▶ [Material to process]
^^^^^^^^^^^^^^^^

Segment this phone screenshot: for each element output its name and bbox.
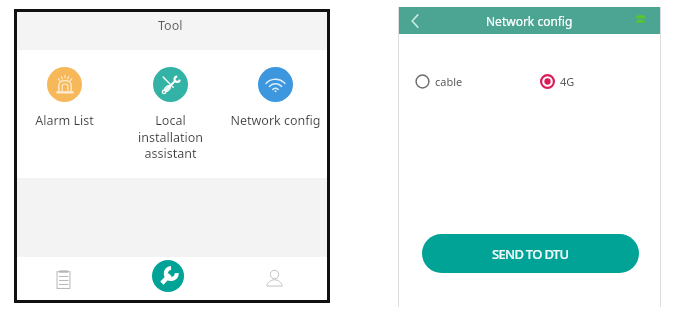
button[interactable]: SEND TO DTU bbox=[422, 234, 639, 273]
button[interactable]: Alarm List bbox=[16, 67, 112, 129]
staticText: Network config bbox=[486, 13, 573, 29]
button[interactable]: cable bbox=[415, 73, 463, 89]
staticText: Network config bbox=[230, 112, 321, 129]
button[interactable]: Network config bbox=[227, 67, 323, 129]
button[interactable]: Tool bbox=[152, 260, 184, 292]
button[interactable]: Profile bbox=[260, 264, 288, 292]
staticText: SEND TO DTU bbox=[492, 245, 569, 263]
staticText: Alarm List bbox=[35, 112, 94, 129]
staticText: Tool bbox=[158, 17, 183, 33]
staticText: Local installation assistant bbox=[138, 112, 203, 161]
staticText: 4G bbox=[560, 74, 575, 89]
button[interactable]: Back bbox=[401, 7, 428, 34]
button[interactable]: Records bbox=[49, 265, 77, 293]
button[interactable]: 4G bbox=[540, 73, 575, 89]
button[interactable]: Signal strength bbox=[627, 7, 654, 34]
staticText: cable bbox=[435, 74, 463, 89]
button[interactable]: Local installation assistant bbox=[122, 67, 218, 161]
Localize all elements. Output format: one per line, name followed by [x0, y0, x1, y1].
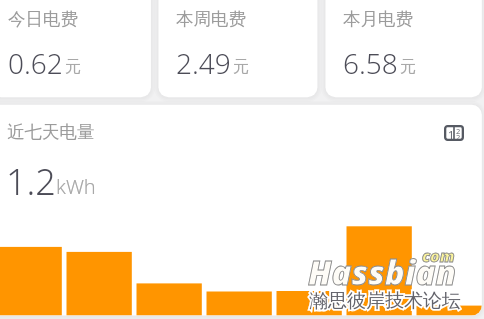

^^^^^^^^^^^^^^^^

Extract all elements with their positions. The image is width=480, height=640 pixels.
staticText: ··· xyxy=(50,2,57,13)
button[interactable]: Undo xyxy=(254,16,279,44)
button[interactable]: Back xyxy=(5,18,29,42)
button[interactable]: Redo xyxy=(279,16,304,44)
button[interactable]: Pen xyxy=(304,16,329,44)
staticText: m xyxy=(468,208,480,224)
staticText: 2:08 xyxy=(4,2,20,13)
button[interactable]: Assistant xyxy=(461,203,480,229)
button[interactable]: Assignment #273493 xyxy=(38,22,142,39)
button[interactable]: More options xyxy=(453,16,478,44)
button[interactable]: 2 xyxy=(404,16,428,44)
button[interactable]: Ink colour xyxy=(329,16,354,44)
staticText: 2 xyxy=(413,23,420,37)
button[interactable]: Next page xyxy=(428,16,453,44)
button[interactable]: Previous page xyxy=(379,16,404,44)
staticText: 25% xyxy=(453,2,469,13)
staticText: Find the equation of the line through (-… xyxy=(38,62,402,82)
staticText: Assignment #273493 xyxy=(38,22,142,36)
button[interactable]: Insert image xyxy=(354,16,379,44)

^^^^^^^^^^^^^^^^

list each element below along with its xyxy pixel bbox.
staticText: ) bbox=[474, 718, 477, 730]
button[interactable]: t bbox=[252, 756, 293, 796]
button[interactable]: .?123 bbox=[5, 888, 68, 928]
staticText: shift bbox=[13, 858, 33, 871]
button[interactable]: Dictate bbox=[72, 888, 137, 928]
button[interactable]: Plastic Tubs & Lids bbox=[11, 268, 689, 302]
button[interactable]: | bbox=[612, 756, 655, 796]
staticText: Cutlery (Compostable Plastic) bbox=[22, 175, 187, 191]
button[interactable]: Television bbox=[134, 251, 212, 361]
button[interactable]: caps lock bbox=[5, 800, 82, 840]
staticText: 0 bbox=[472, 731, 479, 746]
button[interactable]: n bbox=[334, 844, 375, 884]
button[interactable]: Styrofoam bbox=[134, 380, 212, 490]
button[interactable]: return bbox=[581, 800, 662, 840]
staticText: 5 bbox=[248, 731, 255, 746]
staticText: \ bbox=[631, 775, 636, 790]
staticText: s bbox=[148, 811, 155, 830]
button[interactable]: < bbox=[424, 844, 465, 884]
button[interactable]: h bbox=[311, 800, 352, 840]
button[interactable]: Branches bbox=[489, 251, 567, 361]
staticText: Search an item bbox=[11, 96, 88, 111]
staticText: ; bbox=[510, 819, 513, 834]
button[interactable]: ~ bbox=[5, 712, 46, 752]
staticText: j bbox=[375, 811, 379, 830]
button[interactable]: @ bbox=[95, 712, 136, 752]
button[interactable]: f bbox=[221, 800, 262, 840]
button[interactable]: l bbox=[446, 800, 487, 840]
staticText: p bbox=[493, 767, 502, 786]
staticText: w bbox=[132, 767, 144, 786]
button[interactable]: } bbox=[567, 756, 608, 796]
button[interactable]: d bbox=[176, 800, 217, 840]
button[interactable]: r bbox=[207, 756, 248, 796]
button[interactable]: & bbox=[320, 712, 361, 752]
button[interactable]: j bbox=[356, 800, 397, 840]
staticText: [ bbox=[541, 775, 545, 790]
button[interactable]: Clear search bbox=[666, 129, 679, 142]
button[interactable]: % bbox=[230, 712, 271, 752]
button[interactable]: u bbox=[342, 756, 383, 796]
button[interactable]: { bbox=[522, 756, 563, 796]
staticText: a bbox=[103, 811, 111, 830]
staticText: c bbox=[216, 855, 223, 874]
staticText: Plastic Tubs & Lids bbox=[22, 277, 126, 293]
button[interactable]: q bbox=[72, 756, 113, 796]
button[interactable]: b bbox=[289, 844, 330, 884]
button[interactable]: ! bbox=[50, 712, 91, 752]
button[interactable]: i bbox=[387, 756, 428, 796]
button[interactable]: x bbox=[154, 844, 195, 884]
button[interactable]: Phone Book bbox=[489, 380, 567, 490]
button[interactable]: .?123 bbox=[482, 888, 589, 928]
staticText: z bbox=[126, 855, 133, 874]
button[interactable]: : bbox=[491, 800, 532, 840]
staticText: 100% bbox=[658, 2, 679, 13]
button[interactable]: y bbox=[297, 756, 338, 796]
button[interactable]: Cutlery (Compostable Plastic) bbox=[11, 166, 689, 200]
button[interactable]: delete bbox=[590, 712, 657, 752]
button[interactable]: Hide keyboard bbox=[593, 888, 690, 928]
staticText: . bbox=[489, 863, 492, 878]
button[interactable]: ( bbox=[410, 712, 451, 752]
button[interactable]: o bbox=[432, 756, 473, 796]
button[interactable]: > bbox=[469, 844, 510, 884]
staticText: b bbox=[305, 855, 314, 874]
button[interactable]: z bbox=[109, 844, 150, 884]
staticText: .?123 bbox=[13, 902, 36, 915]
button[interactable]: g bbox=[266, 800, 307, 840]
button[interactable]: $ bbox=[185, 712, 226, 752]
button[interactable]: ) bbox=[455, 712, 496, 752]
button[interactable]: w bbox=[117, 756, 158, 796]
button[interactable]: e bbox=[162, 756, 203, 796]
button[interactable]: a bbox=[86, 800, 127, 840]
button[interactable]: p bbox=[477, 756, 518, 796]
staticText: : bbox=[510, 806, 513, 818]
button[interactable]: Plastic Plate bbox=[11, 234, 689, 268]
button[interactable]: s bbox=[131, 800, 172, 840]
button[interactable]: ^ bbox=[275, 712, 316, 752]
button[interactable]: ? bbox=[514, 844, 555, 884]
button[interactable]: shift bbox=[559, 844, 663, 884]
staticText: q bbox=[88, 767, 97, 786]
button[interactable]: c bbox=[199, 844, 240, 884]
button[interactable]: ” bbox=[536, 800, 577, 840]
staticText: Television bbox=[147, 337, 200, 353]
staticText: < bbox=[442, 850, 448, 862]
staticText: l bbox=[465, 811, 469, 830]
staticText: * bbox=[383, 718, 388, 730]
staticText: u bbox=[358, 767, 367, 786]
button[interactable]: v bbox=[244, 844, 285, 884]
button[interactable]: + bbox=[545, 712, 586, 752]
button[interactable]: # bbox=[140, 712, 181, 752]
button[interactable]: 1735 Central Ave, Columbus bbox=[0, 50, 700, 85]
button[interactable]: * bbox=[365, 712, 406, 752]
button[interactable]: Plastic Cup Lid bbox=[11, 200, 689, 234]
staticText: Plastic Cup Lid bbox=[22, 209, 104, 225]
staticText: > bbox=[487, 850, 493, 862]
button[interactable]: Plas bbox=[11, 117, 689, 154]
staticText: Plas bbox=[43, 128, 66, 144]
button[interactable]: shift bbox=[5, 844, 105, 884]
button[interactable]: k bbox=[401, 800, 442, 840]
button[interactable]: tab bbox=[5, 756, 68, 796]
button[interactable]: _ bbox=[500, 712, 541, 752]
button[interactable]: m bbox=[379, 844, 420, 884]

^^^^^^^^^^^^^^^^

▶ [Task item] In the listing above, find the line with "Segment this phone" and the line with "Localize all elements.". Copy both of them and every line between, exactly, but not the pictures.

▶ [Result for this task]
Segment this phone screenshot: for each element output its name and bbox.
button[interactable]: SEND TO DTU bbox=[422, 234, 639, 273]
button[interactable]: Alarm List bbox=[16, 67, 112, 129]
staticText: Network config bbox=[486, 13, 573, 29]
button[interactable]: cable bbox=[415, 73, 463, 89]
staticText: Network config bbox=[230, 112, 321, 129]
button[interactable]: Network config bbox=[227, 67, 323, 129]
button[interactable]: Tool bbox=[152, 260, 184, 292]
button[interactable]: Profile bbox=[260, 264, 288, 292]
staticText: SEND TO DTU bbox=[492, 245, 569, 263]
staticText: Alarm List bbox=[35, 112, 94, 129]
staticText: Tool bbox=[158, 17, 183, 33]
staticText: Local installation assistant bbox=[138, 112, 203, 161]
staticText: 4G bbox=[560, 74, 575, 89]
button[interactable]: Back bbox=[401, 7, 428, 34]
button[interactable]: Records bbox=[49, 265, 77, 293]
button[interactable]: 4G bbox=[540, 73, 575, 89]
button[interactable]: Signal strength bbox=[627, 7, 654, 34]
staticText: cable bbox=[435, 74, 463, 89]
button[interactable]: Local installation assistant bbox=[122, 67, 218, 161]
Localize all elements. Output format: one per line, name followed by [x0, y0, x1, y1].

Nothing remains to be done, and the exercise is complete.